I ricercatori ritengono che sia stato un crimine passionale. Ma qualunque sia la motivazione, è difficile da digerire.

I biologi marini dell'OrcaLab, al largo della costa di Vancouver, hanno assistito a una scena orribile: una coppia madre-figlio che si allea per colpire e uccidere un vitello appena nato nel primo caso documentato di infanticidio tra orche assassine.



Rispondendo a strane chiamate che hanno sentito da un microfono subacqueo, i ricercatori sono arrivati ​​sulla scena per trovare una madre orca che nuotava con molti dei suoi piccoli, incluso un neonato che stimavano avesse solo circa un giorno. Dietro il gruppo c'erano un uomo di 32 anni e sua madre di 46 anni.

Dopo una lotta che hanno detto sembrava 'un evento di predazione', il maschio è emerso con la piccola orca che pendeva dalla sua bocca. La madre del neonato desiderava disperatamente salvare il suo bambino e ha ripetutamente speronato il maschio, una volta così forte che gli scienziati hanno visto uno spruzzo di sangue.

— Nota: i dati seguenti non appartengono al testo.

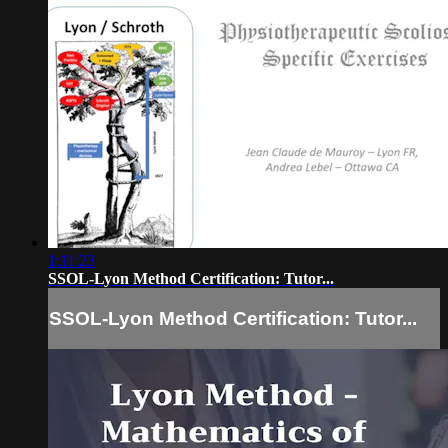
1:11:23
SSOL-Lyon Method Certification: Tutor...
SSOL-Lyon Method Certification: Tutor...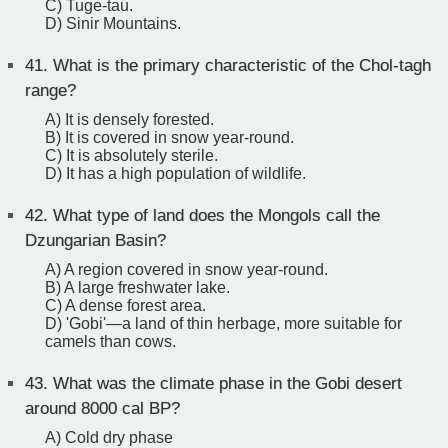
C) Tuge-tau.
D) Sinir Mountains.
41.
What is the primary characteristic of the Chol-tagh
range?
A) It is densely forested.
B) It is covered in snow year-round.
C) It is absolutely sterile.
D) It has a high population of wildlife.
42.
What type of land does the Mongols call the
Dzungarian Basin?
A) A region covered in snow year-round.
B) A large freshwater lake.
C) A dense forest area.
D) 'Gobi'—a land of thin herbage, more suitable for
camels than cows.
43.
What was the climate phase in the Gobi desert
around 8000 cal BP?
A) Cold dry phase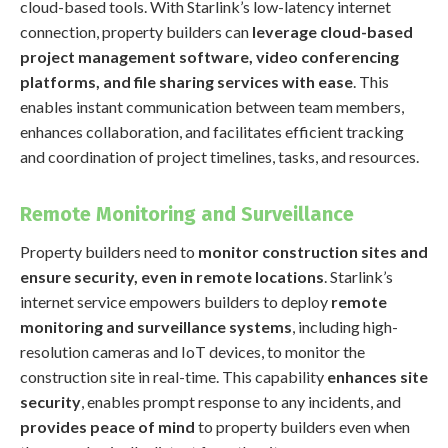
cloud-based tools. With Starlink’s low-latency internet
connection, property builders can
leverage cloud-based
project management software, video conferencing
platforms, and file sharing services with ease
. This
enables instant communication between team members,
enhances collaboration, and facilitates efficient tracking
and coordination of project timelines, tasks, and resources.
Remote Monitoring and Surveillance
Property builders need to
monitor construction sites and
ensure security, even in remote locations
. Starlink’s
internet service empowers builders to deploy
remote
monitoring and surveillance systems
, including high-
resolution cameras and IoT devices, to monitor the
construction site in real-time. This capability
enhances site
security
, enables prompt response to any incidents, and
provides peace of mind
to property builders even when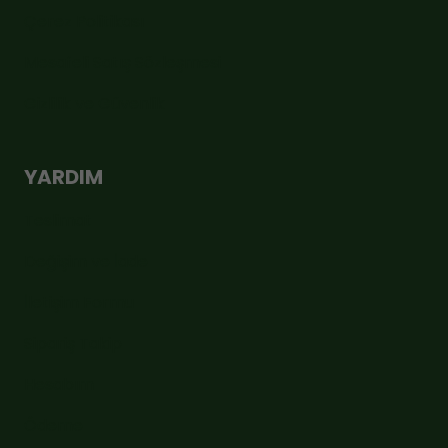
Çerez Politikası
Mesafeli Satış Sözleşmesi
Gizlilik ve Güvenlik
YARDIM
Teslimat
Değişim ve İade
İletişim Formu
Sipariş Takip
Hesabım
Ödeme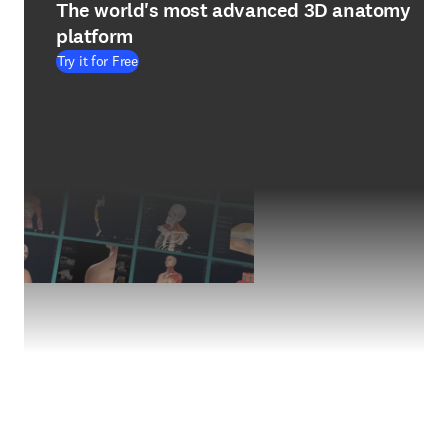
The world's most advanced 3D anatomy
platform
Try it for Free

La madre del bambino ha ripetutamente speronato l'aggressore nel tentativo di salvare il suo bambino. Immagine: Jared R. Towers, et al tramite Scientific Reports

Poi è stata coinvolta la madre dell'aggressore. Ha bloccato la madre del bambino in preda al panico e poi ha aiutato suo figlio a spingere e trascinare il bambino in giro per quattro ore. Il bambino non è riuscito a emergere per prendere aria e alla fine è annegato.

Mentre molte specie praticano il cannibalismo, questo non sembrava essere motivato dalla fame, poiché l'aggressore e sua madre non si nutrivano del bambino. Piuttosto, in uno studio pubblicato sulla rivista Rapporti scientifici, i ricercatori ipotizzano che l'aggressore volesse accoppiarsi con la madre del bambino.

Robert Pittman, NOAA / Wikimedia Commons

Finché allatta un bambino, un'orca femmina non si accoppierà. Ma se suo figlio muore, smetterà di allattare e sarà pronta per l'accoppiamento di nuovo. E il complice? Credono che avesse un interesse acquisito nel vedere suo figlio avere successo per estendere la sua linea di sangue.

È noto che altre specie come leoni, zebre e delfini uccidono i piccoli di potenziali compagni, ma questa è la prima volta che questo comportamento è stato osservato nelle balene.

Per quello che vale, speriamo che mamma orca non dia mai l'ora del giorno all'aggressore del suo bambino.